An example of such a status for one of the sources (proxy server): - Improved standard rules and dashboards. We added information about customers, added two separate profiles for tracking statuses for connectors and connected devices. As a result, all the rules are integrated into a single structure for generating incidents, and a case is created for each of them (just like when monitoring system components).
It turned out something like this: next two dashboards from the same ESM (one standard, the other ours). There is no problem with standard monitoring. And in our version - there are obvious problems with connecting to sources, the absence of events of a certain category and an increased flow of events from one of the devices. - There remains one very small but important problem: some audit events on target systems are very rare. For example, adding a user to a group of domain administrators in Active Directory or events on a change in the configuration of a network device (collected via tacacs-server Cisco ACS), etc. Moreover, the very fact of the occurrence of such an event is often already an IS incident even without additional correlation of the construction of complex chains of events.
And here the "old argument of the kings" remains the old and familiar scripting technique: as agreed with the customer, we emulate a test event on the target system with a certain frequency and thereby make sure that random errors in working with the audit will not cause the incident to not be detected.
It is worth noting that, despite the high level of control over the events built within the framework of the model described above, we nevertheless conduct combat tests of the audit system and our incident analysis team on a regular basis (at least once a month). In this case, the methodology is as follows: the customer independently (or with our help) performs a set of actions involving the identification of an incident. For our part, firstly, we record the fact of obtaining all the initial information in the JSOC, and secondly, once again we confirm the correctness of the correlation rules, and finally, we check the reaction and the level of analysis of the incident by the first line of our JSOC team.
Level 3. Performance
The last measurement indicator remained - the system’s speed when reporting and investigating the incident by the analyst. In our case, potential delays entail a violation of the SLA, so we, of course, could not leave this issue aside.

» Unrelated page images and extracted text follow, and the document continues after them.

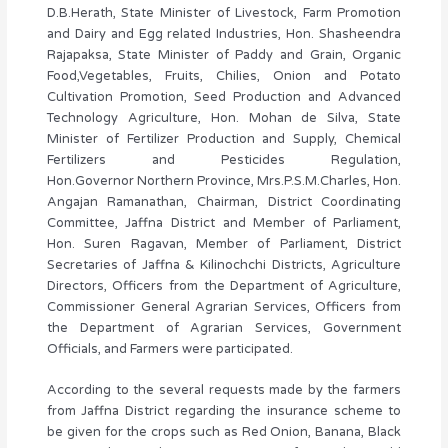
D.B.Herath, State Minister of Livestock, Farm Promotion
and Dairy and Egg related Industries, Hon. Shasheendra
Rajapaksa, State Minister of Paddy and Grain, Organic
Food,Vegetables, Fruits, Chilies, Onion and Potato
Cultivation Promotion, Seed Production and Advanced
Technology Agriculture, Hon. Mohan de Silva, State
Minister of Fertilizer Production and Supply, Chemical
Fertilizers and Pesticides Regulation,
Hon.Governor Northern Province, Mrs.P.S.M.Charles, Hon.
Angajan Ramanathan, Chairman, District Coordinating
Committee, Jaffna District and Member of Parliament,
Hon. Suren Ragavan, Member of Parliament, District
Secretaries of Jaffna & Kilinochchi Districts, Agriculture
Directors, Officers from the Department of Agriculture,
Commissioner General Agrarian Services, Officers from
the Department of Agrarian Services, Government
Officials, and Farmers were participated.
According to the several requests made by the farmers
from Jaffna District regarding the insurance scheme to
be given for the crops such as Red Onion, Banana, Black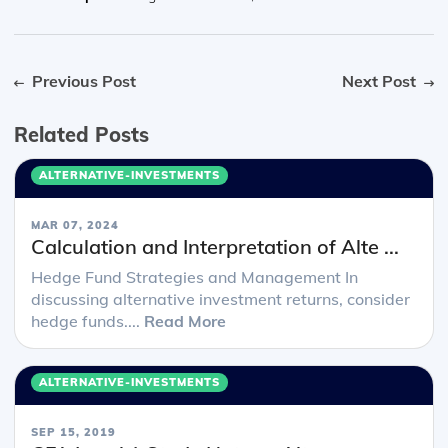
Previous Post
Next Post
Related Posts
ALTERNATIVE-INVESTMENTS
MAR 07, 2024
Calculation and Interpretation of Alte ...
Hedge Fund Strategies and Management In
discussing alternative investment returns, consider
hedge funds....
Read More
ALTERNATIVE-INVESTMENTS
SEP 15, 2019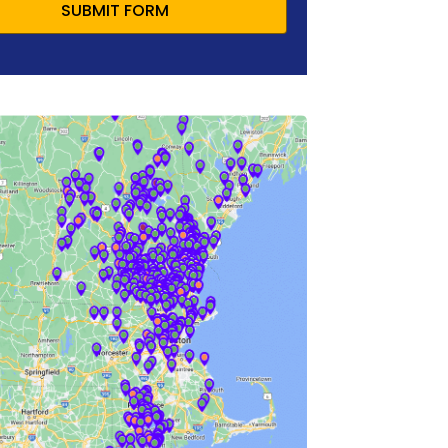
SUBMIT FORM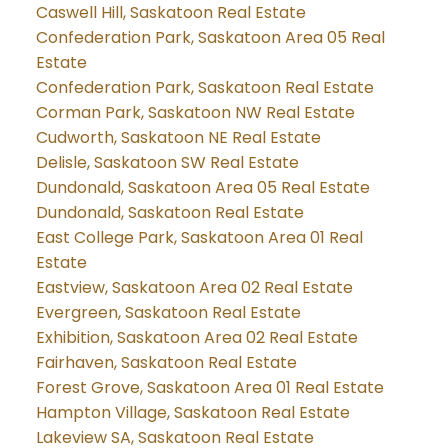
Caswell Hill, Saskatoon Real Estate
Confederation Park, Saskatoon Area 05 Real
Estate
Confederation Park, Saskatoon Real Estate
Corman Park, Saskatoon NW Real Estate
Cudworth, Saskatoon NE Real Estate
Delisle, Saskatoon SW Real Estate
Dundonald, Saskatoon Area 05 Real Estate
Dundonald, Saskatoon Real Estate
East College Park, Saskatoon Area 01 Real
Estate
Eastview, Saskatoon Area 02 Real Estate
Evergreen, Saskatoon Real Estate
Exhibition, Saskatoon Area 02 Real Estate
Fairhaven, Saskatoon Real Estate
Forest Grove, Saskatoon Area 01 Real Estate
Hampton Village, Saskatoon Real Estate
Lakeview SA, Saskatoon Real Estate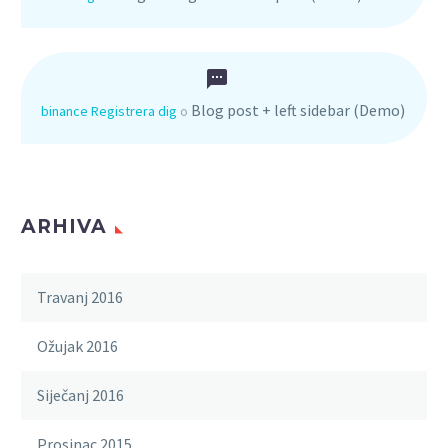
Blog post + left sidebar (Demo)
binance Registrera dig
o
ARHIVA
Travanj 2016
Ožujak 2016
Siječanj 2016
Prosinac 2015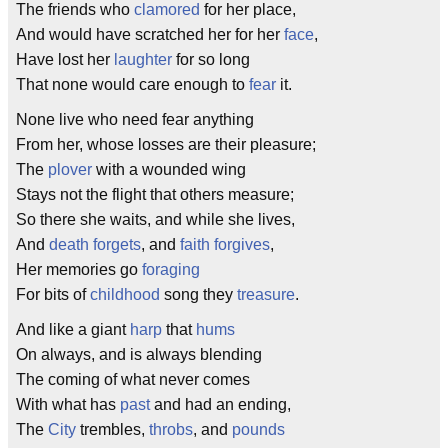
The friends who
clamored
for her place,
And would have scratched her for her
face
,
Have lost her
laughter
for so long
That none would care enough to
fear
it.
None live who need fear anything
From her, whose losses are their pleasure;
The
plover
with a wounded wing
Stays not the flight that others measure;
So there she waits, and while she lives,
And
death forgets
, and
faith forgives
,
Her memories go
foraging
For bits of
childhood
song they
treasure
.
And like a giant
harp
that
hums
On always, and is always blending
The coming of what never comes
With what has
past
and had an ending,
The
City
trembles,
throbs
, and
pounds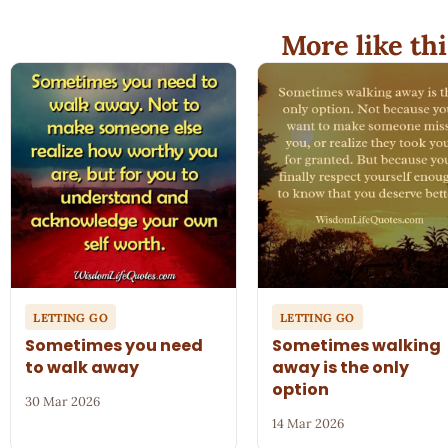
More like thi
LETTING GO
LETTING GO
Sometimes you need
Sometimes walking
to walk away
away is the only
option
30 Mar 2026
14 Mar 2026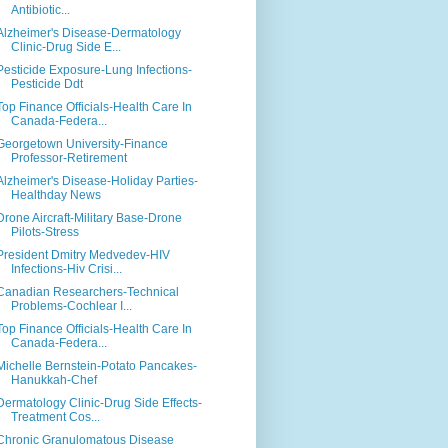
Antibiotic...
Alzheimer's Disease-Dermatology
Clinic-Drug Side E...
Pesticide Exposure-Lung Infections-
Pesticide Ddt
Top Finance Officials-Health Care In
Canada-Federa...
Georgetown University-Finance
Professor-Retirement
Alzheimer's Disease-Holiday Parties-
Healthday News
Drone Aircraft-Military Base-Drone
Pilots-Stress
President Dmitry Medvedev-HIV
Infections-Hiv Crisi...
Canadian Researchers-Technical
Problems-Cochlear I...
Top Finance Officials-Health Care In
Canada-Federa...
Michelle Bernstein-Potato Pancakes-
Hanukkah-Chef
Dermatology Clinic-Drug Side Effects-
Treatment Cos...
Chronic Granulomatous Disease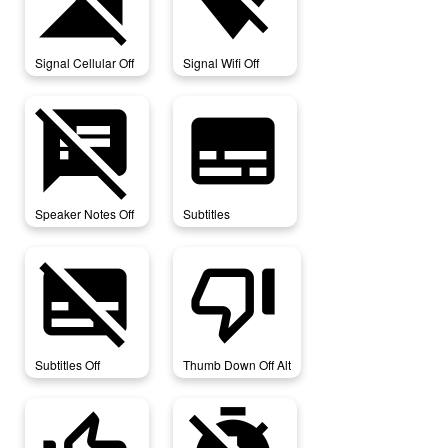
signal_cellular_off
signal_wifi_off
Signal Cellular Off
Signal Wifi Off
speaker_notes_off
subtitles
Speaker Notes Off
Subtitles
subtitles_off
thumb_down_off_alt
Subtitles Off
Thumb Down Off Alt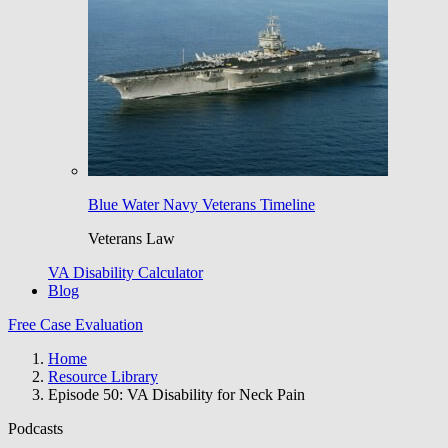
Blue Water Navy Veterans Timeline
Veterans Law
VA Disability Calculator
Blog
Free Case Evaluation
Home
Resource Library
Episode 50: VA Disability for Neck Pain
Podcasts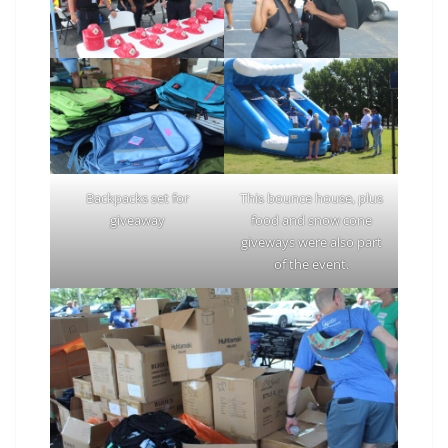
Backpacks set for
This bounce house, plus
giveaway
food and snow cone
giveways were also part
of the event.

In this case, as a rule, it is enough to determine the set of operations and reports necessary to investigate the most critical or frequency incidents and measure the time of their execution on the customer’s weighted average case. We take information about the speed of execution from two sources at once.
The first one is reports and scheduled operations that show us “reference” performance indicators. In this case, we made two types of reports that are run according to a schedule: a report on a deliberately empty filter and a report on typical events (the same source monitoring) with summation over fields. Based on the results of the work of these reports, we also collect statistics and look at the dynamics of changes:
Second - information on the time the current reports were completed by employees.
For this, I would like to finish the story about what, in our opinion, ensures the availability of the JSOC core and how we solve the problem of controlling it. Thanks for attention.